To determine whether growth delay of a subcutaneously induced carcinoma translates into prolonged survival of animals bearing metastasizing intrapulmonary tumors, the effect of systemic intraperitoneal administration of CA-4PD was investigated in a newly established orthotopic xenotransplant model of human lung carcinoma in SCID bg mice. In contrast to the nonmetastasizing model of subcutaneous tumor induction, this model is lethal because of secondary metastatic disease.
Systemic treatment with CA-4PD increased animal survival by 29% and 35%, respectively. This prolongation of survival was of statistical significance. In comparison, the primary intrapulmonary tumors of the animals in the treatment group appeared to be somewhat smaller, but at the time that respiratory insufficiency was observed, the metastatic tumor burden appeared to be equal to that of the animals serving as controls. Although it has been speculated that antivascular therapy might reduce the occurrence of metastases, CA-4PD failed to demonstrate this in our model. This finding might be explained by the macroscopic and histologic observation that the metastases grew preferentially as avascular lesions with a miliar distribution in the mediastinum and both pleural cavities measuring less than 1 mm in diameter. Immunohistochemical staining of the vascular endothelium by the antibody CD 31 in the metastatic lesion revealed in most cases the absence of neovascularization, indicating that the nutritive supply of the metastatic lesions is achieved by means of diffusion, thereby neutralizing the antivascular effects of CA-4PD. The prolongation of survival might therefore be preferentially mediated by a antiproliferative effects on the tumor cells, delaying the growth of metastases. For further investigation it might be favorable to make use of a larger-scale animal model, as the biological relevance of a 1-mm metastatic lesion might be less in a larger organism, thereby resulting in a more pronounced effect on animal survival.

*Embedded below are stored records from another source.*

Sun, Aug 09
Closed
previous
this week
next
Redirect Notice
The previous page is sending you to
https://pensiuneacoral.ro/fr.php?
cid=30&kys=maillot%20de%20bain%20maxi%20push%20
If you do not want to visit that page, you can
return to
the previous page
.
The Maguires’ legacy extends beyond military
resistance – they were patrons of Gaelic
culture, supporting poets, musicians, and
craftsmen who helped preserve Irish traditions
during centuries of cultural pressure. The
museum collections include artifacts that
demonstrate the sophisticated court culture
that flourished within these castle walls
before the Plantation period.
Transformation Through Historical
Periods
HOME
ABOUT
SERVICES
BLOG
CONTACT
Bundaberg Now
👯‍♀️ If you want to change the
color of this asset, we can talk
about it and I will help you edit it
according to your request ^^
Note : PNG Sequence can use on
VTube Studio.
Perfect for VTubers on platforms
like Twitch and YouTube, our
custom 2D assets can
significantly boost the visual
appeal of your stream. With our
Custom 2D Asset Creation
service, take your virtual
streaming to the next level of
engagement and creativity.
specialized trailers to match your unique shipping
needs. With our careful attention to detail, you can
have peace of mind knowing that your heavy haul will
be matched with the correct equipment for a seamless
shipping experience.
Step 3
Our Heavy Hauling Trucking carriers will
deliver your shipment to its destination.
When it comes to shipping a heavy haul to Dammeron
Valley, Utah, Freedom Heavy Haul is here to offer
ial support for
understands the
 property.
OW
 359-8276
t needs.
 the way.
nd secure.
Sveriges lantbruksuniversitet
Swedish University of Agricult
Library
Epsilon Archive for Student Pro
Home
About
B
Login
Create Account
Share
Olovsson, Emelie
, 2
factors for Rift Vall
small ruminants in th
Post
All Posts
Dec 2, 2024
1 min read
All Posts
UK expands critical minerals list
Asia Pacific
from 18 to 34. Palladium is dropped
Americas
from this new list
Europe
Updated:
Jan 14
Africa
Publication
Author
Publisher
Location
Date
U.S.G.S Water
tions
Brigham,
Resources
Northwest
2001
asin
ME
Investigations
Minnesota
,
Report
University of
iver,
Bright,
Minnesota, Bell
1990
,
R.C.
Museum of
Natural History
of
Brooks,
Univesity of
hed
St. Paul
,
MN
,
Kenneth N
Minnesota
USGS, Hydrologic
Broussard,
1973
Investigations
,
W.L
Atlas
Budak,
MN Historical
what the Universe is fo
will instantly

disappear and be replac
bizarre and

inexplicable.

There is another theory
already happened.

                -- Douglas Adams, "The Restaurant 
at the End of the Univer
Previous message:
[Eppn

In summary, CA-4PD was demonstrated to have a significant antiproliferative effect on human NSCLC cells in vitro. In vivo, proliferating endothelial cells in newly generated tumor vessels appear to be the major target of CA-4PD. The antivascular action of CA-4PD results in inhibition of subcutaneous tumor growth and prolongation of survival in animals with metastasizing human NSCLC, although metastatic spread was not inhibited.